The Federal Reserve is undertaking a "dangerous gamble"

The Federal Reserve is undertaking a "dangerous gamble" by keeping rates at near zero for so long, and must start raising rates or risk damaging the nascent U.S. recovery, a top Federal Reserve official said on Friday.


"To be clear, I am not advocating a tight monetary policy," Kansas City Reserve Bank President Thomas Hoenig said in the text of a speech to the Lincoln, Nebraska, Chamber of Commerce. "I am advocating a policy that remains accommodative but slowly firms as the economy itself expands and moves toward more balance."
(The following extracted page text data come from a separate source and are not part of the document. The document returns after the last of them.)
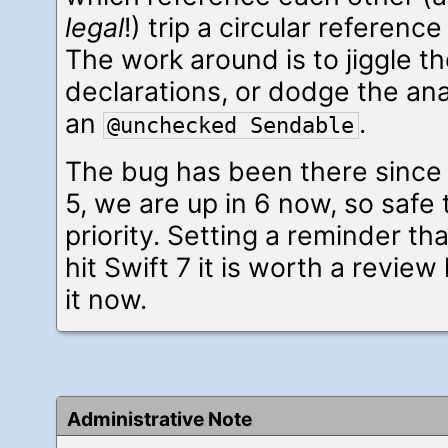
legal
!) trip a circular reference
The work around is to jiggle th
declarations, or dodge the ana
an
.
@unchecked Sendable
The bug has been there since
5, we are up in 6 now, so safe to
priority. Setting a reminder 
hit Swift 7 it is worth a review
it now.
Administrative Note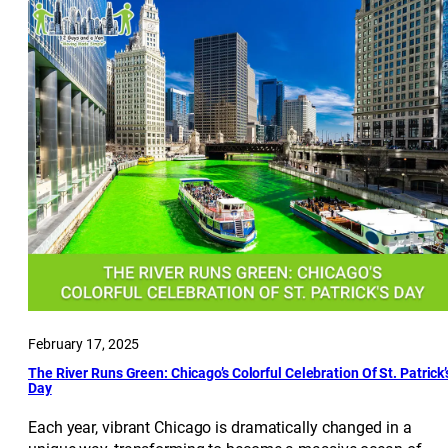
February 17, 2025
The River Runs Green: Chicago’s Colorful Celebration Of St. Patrick’
Day
Each year, vibrant Chicago is dramatically changed in a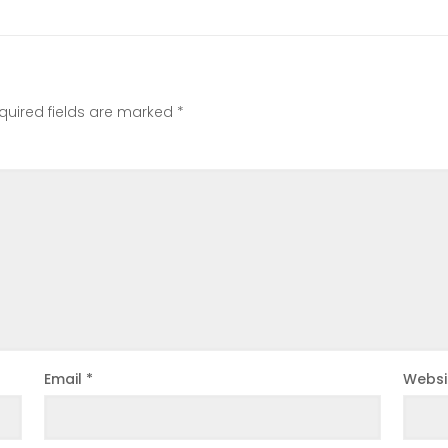
quired fields are marked
*
Email
*
Websi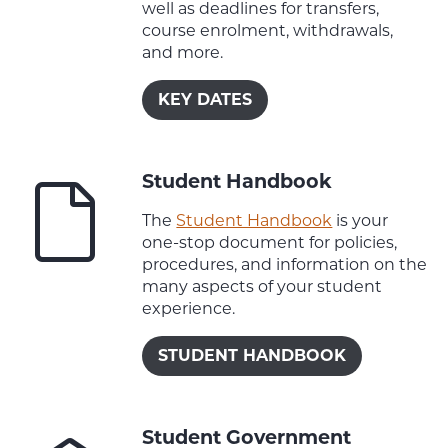
well as deadlines for transfers,
course enrolment, withdrawals,
and more.
KEY DATES
Student Handbook
The
Student Handbook
is your
one-stop document for policies,
procedures, and information on the
many aspects of your student
experience.
STUDENT HANDBOOK
Student Government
Hoenig has been the lone dissenter on the Fed's policy-setting panel, which on Tuesday repeated the U.S. central bank's pledge to keep interest rates extraordinarily low for an "extended period."

The Fed took the further step of saying it would begin reinvesting cash from maturing mortgage bonds to buy more government debt. The decision reflected the Fed's concern over the 

slowdown in the economic recovery it helped bring about by cutting rates to near zero in December 2008 and buying nearly $1.3 trillion in mortgage-linked debt to shore up the housing market.

However, Hoenig said Friday he believes the economy "barring specific shocks and bad policy ...should continue to grow over the next several quarters."

The Fed should raise its short-term target to 1 percent, pause to wait for the economy to adjust, and then raise it to 2 percent once it is clear the recovery is on a reasonable growth path, he said, repeating a proposal he has made before.

"I believe that zero rates during a period of modest growth are a dangerous gamble," Hoenig said Friday.